ロンドンより車でも列車でも6~7時間はかかるコーンウォール州にあるこの静かな街、セント・アイブスはその昔は小さな漁村でした。都会の喧噪から遠く離れたこの辺鄙な漁村が有名になったのはこの街に移り住んだ芸術家達のおかげでもあります。バーバラ・ヘップワース、ベン・ニコルソンなどの近代彫刻家や画家はこの地にスタジオを構えて制作に集中しました。特にヘップワースのスタジオは庭も彼女の住んでいた頃を彷彿とさせる小さな楽園とです。
また日本でも有名な民芸の親とも言える濱田庄治はこのセントアイブスに窯を構えたバーナード・リーチを訪ねてこの地の果てまで辿り着き焼き物制作を営みました。この工房は今ではリーチポタリーとして生まれ変わり陶芸家達の制作の場を提供しています。

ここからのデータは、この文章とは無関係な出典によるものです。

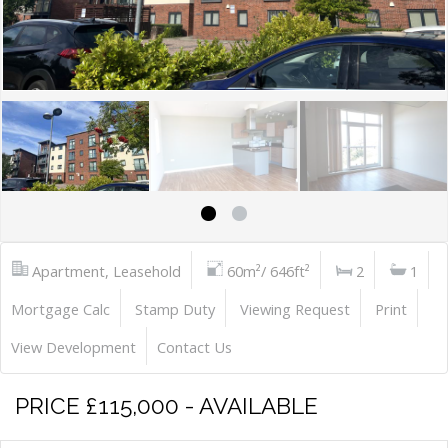
Apartment, Leasehold
60m²/ 646ft²
2
1
Mortgage Calc
Stamp Duty
Viewing Request
Print
View Development
Contact Us
PRICE £115,000 - AVAILABLE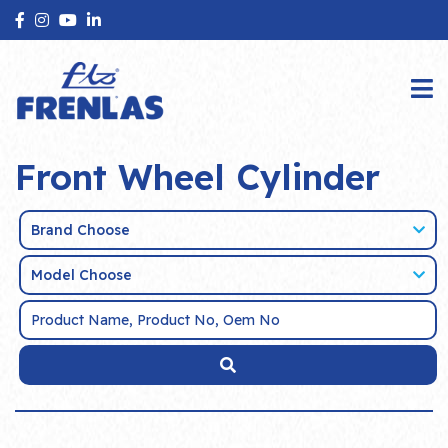
Front Wheel Cylinder
Brand Choose
Model Choose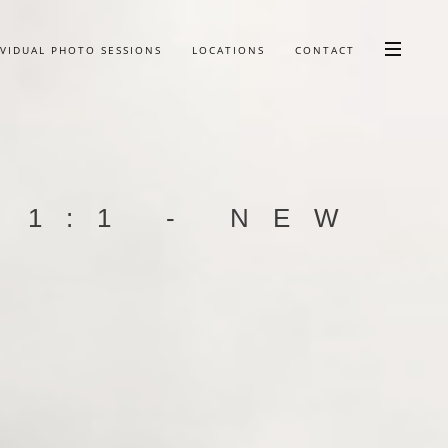
IVIDUAL PHOTO SESSIONS
LOCATIONS
CONTACT
 1:1 - NEW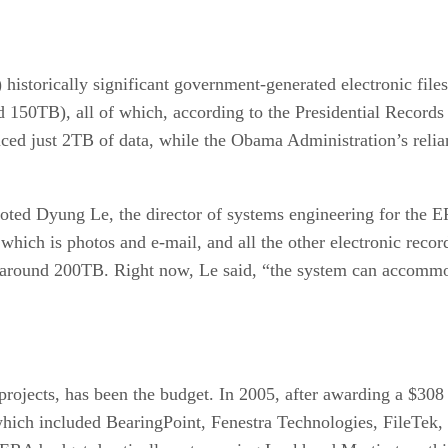
) historically significant government-generated electronic fil
 150TB), all of which, according to the Presidential Records
ed just 2TB of data, while the Obama Administration’s relianc
noted Dyung Le, the director of systems engineering for the 
which is photos and e-mail, and all the other electronic recor
be around 200TB. Right now, Le said, “the system can accom
rojects, has been the budget. In 2005, after awarding a $308 
hich included BearingPoint, Fenestra Technologies, FileTek,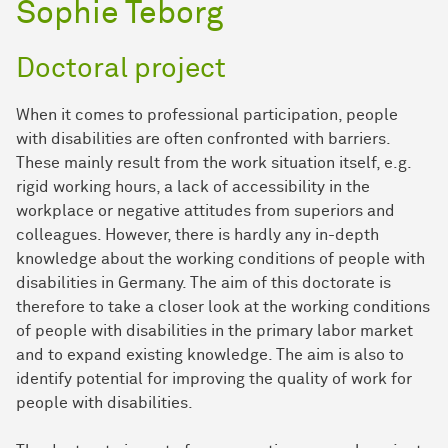
Sophie Teborg
Doctoral project
When it comes to professional participation, people
with disabilities are often confronted with barriers.
These mainly result from the work situation itself, e.g.
rigid working hours, a lack of accessibility in the
workplace or negative attitudes from superiors and
colleagues. However, there is hardly any in-depth
knowledge about the working conditions of people with
disabilities in Germany. The aim of this doctorate is
therefore to take a closer look at the working conditions
of people with disabilities in the primary labor market
and to expand existing knowledge. The aim is also to
identify potential for improving the quality of work for
people with disabilities.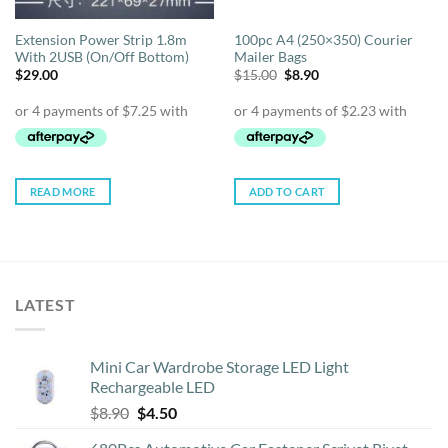
Extension Power Strip 1.8m
100pc A4 (250×350) Courier
With 2USB (On/Off Bottom)
Mailer Bags
Original
Current
$
29.00
$
15.00
$
8.90
price
price
was:
is:
$15.00.
$8.90.
READ MORE
ADD TO CART
LATEST
Mini Car Wardrobe Storage LED Light
Rechargeable LED
Original
Current
$
8.90
$
4.50
price
price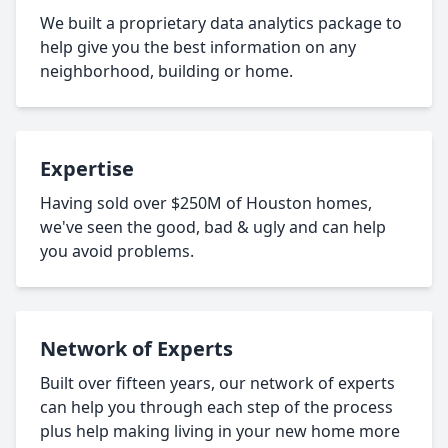
We built a proprietary data analytics package to
help give you the best information on any
neighborhood, building or home.
Expertise
Having sold over $250M of Houston homes,
we've seen the good, bad & ugly and can help
you avoid problems.
Network of Experts
Built over fifteen years, our network of experts
can help you through each step of the process
plus help making living in your new home more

そんな日本ともかなり関係の深いこの街、つい先日には焼き物の街として名高い益子市も姉妹都市提携を
実現させました。
20年前には現代美術の伝導であるテイト美術館のセントアイブス館もでき、テイトセントアイブスを訪れる
観光客も近年数万人の単位で人気を博しています。
こんなに交通の不便な街にたくさんの観光客が訪れるもうひとつの理由はその海と空に囲まれた景色の美しさがあると思います。黄色がかった白浜と透き通った海の水、黒っぽい岩場、人の手があまり加わっていない荒々しい自然。今年の夏は気候があまりよくなかったので海水浴をする人達の数はそう多くなかったでしょうが、海岸線を散歩するだけでも気持ちよいところです。
そしてこのコーニッシュ地方にて有名なのは塩気の肉のパイ、コーニッシュ・パイ、そしてコロテットクリームとジャムをつけて食べるスコーンでしょう。暖かいほかほかしたスコーンを半分に割って、そこのイチゴ・ジャムとねっとりとこくのあるクロテットクリームをのせて、紅茶を片手に頂くのはまさに英国のアフタヌーンティーの定番とも言えます。
ケルト海の大海原の地平線の彼方に広がる海、その頭上の無限なる空と雲、そして白いカモメ。
イタリアの地中海の太陽さんさんの海とひと味違った北方ヨーロッパの寂とした海の風景にあらたな感動を覚えました。